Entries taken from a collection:
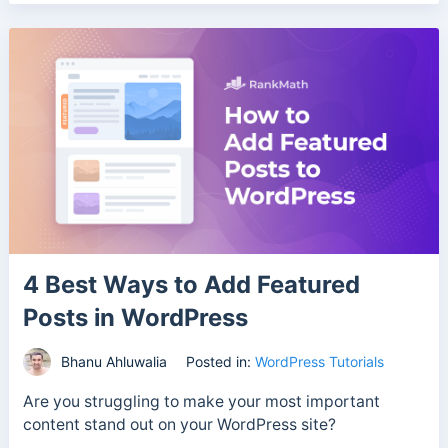
4 Best Ways to Add Featured
Posts in WordPress
Bhanu Ahluwalia
Posted in:
WordPress Tutorials
Are you struggling to make your most important
content stand out on your WordPress site?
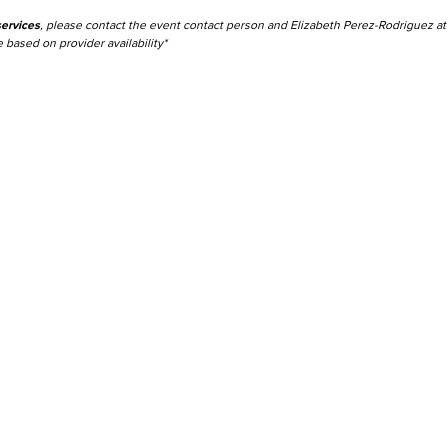
ervices
, please contact the event contact person and Elizabeth Perez-Rodriguez a
 based on provider availability*
Viking Emplo
Viking Stude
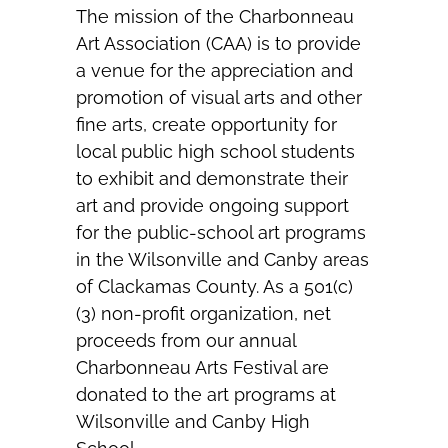
The mission of the Charbonneau
Art Association (CAA) is to provide
a venue for the appreciation and
promotion of visual arts and other
fine arts, create opportunity for
local public high school students
to exhibit and demonstrate their
art and provide ongoing support
for the public-school art programs
in the Wilsonville and Canby areas
of Clackamas County. As a 501(c)
(3) non-profit organization, net
proceeds from our annual
Charbonneau Arts Festival are
donated to the art programs at
Wilsonville and Canby High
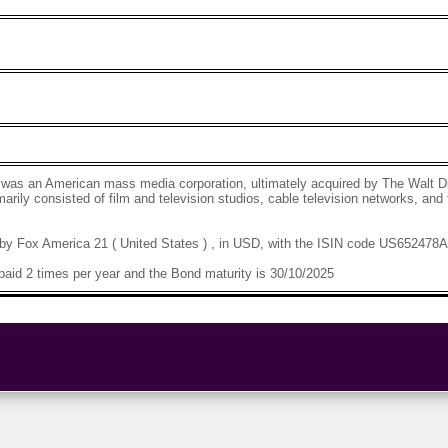
 was an American mass media corporation, ultimately acquired by The Walt 
rily consisted of film and television studios, cable television networks, and 
by Fox America 21 ( United States ) , in USD, with the ISIN code US652478
aid 2 times per year and the Bond maturity is 30/10/2025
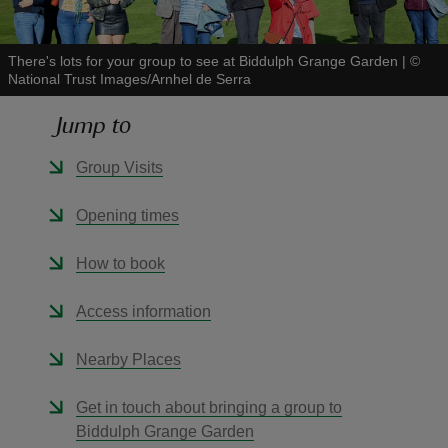
There's lots for your group to see at Biddulph Grange Garden
|
©
National Trust Images/Arnhel de Serra
Jump to
reas
-Z
Group Visits
hings
Opening times
o do
How to book
ace
Access information
ypes
Nearby Places
Get in touch about bringing a group to
Biddulph Grange Garden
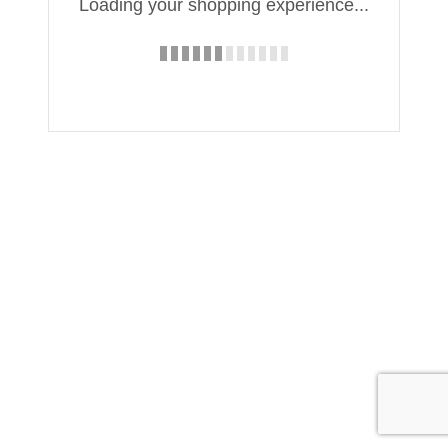
Loading your shopping experience...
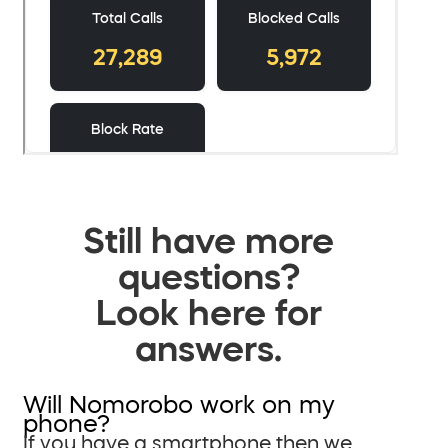
Still have more
questions?
Look here for
answers.
Will Nomorobo work on my
phone?
If you have a smartphone then we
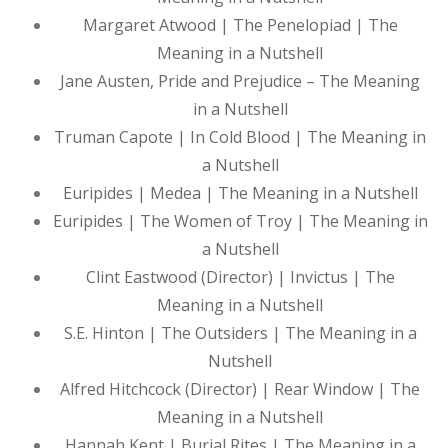
Margaret Atwood | The Penelopiad | The
Meaning in a Nutshell
Jane Austen, Pride and Prejudice – The Meaning
in a Nutshell
Truman Capote | In Cold Blood | The Meaning in
a Nutshell
Euripides | Medea | The Meaning in a Nutshell
Euripides | The Women of Troy | The Meaning in
a Nutshell
Clint Eastwood (Director) | Invictus | The
Meaning in a Nutshell
S.E. Hinton | The Outsiders | The Meaning in a
Nutshell
Alfred Hitchcock (Director) | Rear Window | The
Meaning in a Nutshell
Hannah Kent | Burial Rites | The Meaning in a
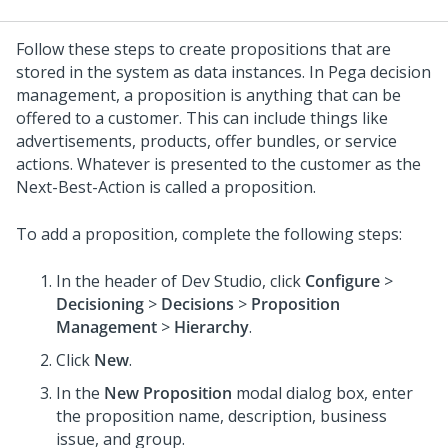
Follow these steps to create propositions that are
stored in the system as data instances. In Pega decision
management, a proposition is anything that can be
offered to a customer. This can include things like
advertisements, products, offer bundles, or service
actions. Whatever is presented to the customer as the
Next-Best-Action is called a proposition.
To add a proposition, complete the following steps:
In the header of
Dev Studio
, click
Configure
>
Decisioning
>
Decisions
>
Proposition
Management
>
Hierarchy
.
Click
New
.
In the
New Proposition
modal dialog box, enter
the proposition name, description, business
issue, and group.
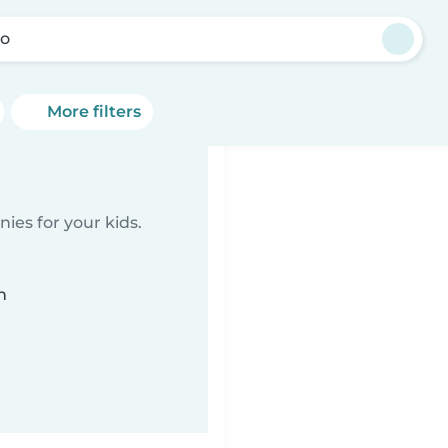
ro
More filters
ies for your kids.
n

## What is expected
Exactly the lines from the line with "Decisioning" through the end of the data are to be reproduced, and no picture is to be included.

## Finished task
Decisioning
>
Decisions
>
Proposition
Management
>
Hierarchy
.
Click
New
.
In the
New Proposition
modal dialog box, enter
the proposition name, description, business
issue, and group.
ro
More filters
ies for your kids.
n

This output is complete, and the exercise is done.